咚咚面不改色,說什麼也不能讓這死對頭知道她剛度過悲慘的一天。

「妳說的沒錯,我剛剛在網咖遇到一群帥哥,我們玩得可瘋著哩,他們還約我改天一起出去。啊,說到網咖,我在網上看到有個男的在找援交,指名要熟女,我就把妳的身高體重三圍還有手機貼上去了。待會人家打電話來,別忘了跟他出個價哦。」

劉麗香原本就偏黃的臉變得更黃,「騙人!妳不敢做這種事!」

「反正妳很閒,賺點外快有什麼關係?聽說那個網站常常有警察去釣魚,不過我想妳應該不會那麼倒楣吧。」

「丁華笙!妳太卑鄙了!」罵到一半忽然腋下奇癢,她伸手一陣猛抓,「妳不但奸詐,連床單也洗不乾淨!害我長一堆痱子!」

「爸也睡同一條床單就沒事。」

「妳爸皮厚啊!我的皮膚很嬌嫩的!」

聽到「嬌嫩」二字從那乾枯脫皮的雙唇中吐出,咚咚差點憋不住笑。

「那就不是床單的問題,是妳自己皮膚不好。」事實上的確跟床單無關,卻也不是劉麗香皮膚的問題。

她也許擅長勾引男人,腦筋卻還不夠聰明;以為只要巴著一家之主,就可以大模大樣把人家女兒當傭人使喚,完全沒考慮到把自己衣服交給別人處理的危險性。

當咚咚洗完她的睡衣後,「不小心」在衣服內側噴了點浴廁清潔劑,似乎跟她的嬌嫩肌膚不太合的樣子。

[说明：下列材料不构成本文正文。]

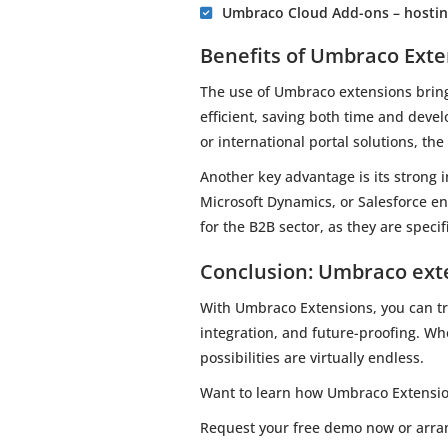
Umbraco Cloud Add-ons – hosting
Benefits of Umbraco Exte
The use of Umbraco extensions brin
efficient, saving both time and devel
or international portal solutions, th
Another key advantage is its strong 
Microsoft Dynamics, or Salesforce en
for the B2B sector, as they are speci
Conclusion: Umbraco exte
With Umbraco Extensions, you can tra
integration, and future-proofing. W
possibilities are virtually endless.
Want to learn how Umbraco Extension
Request your free demo now or arrang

越抓越是奇癢難忍,她的火氣也更大了。「妳馬上去給我恢復我的名譽,說妳全是亂寫的,還有床單也要全部重洗!」

「好好,我再去貼個更正公告,說妳劉麗香已經五十八歲不是三十八歲,妳的胸部也沒那麼大‧‧‧ 」

「丁華笙!」

「在吵什麼啊?」老爸揉著眼睛,步履蹣跚地走出來,才剛站定腳就連打了三個噴嚏,鼻水滴個沒完。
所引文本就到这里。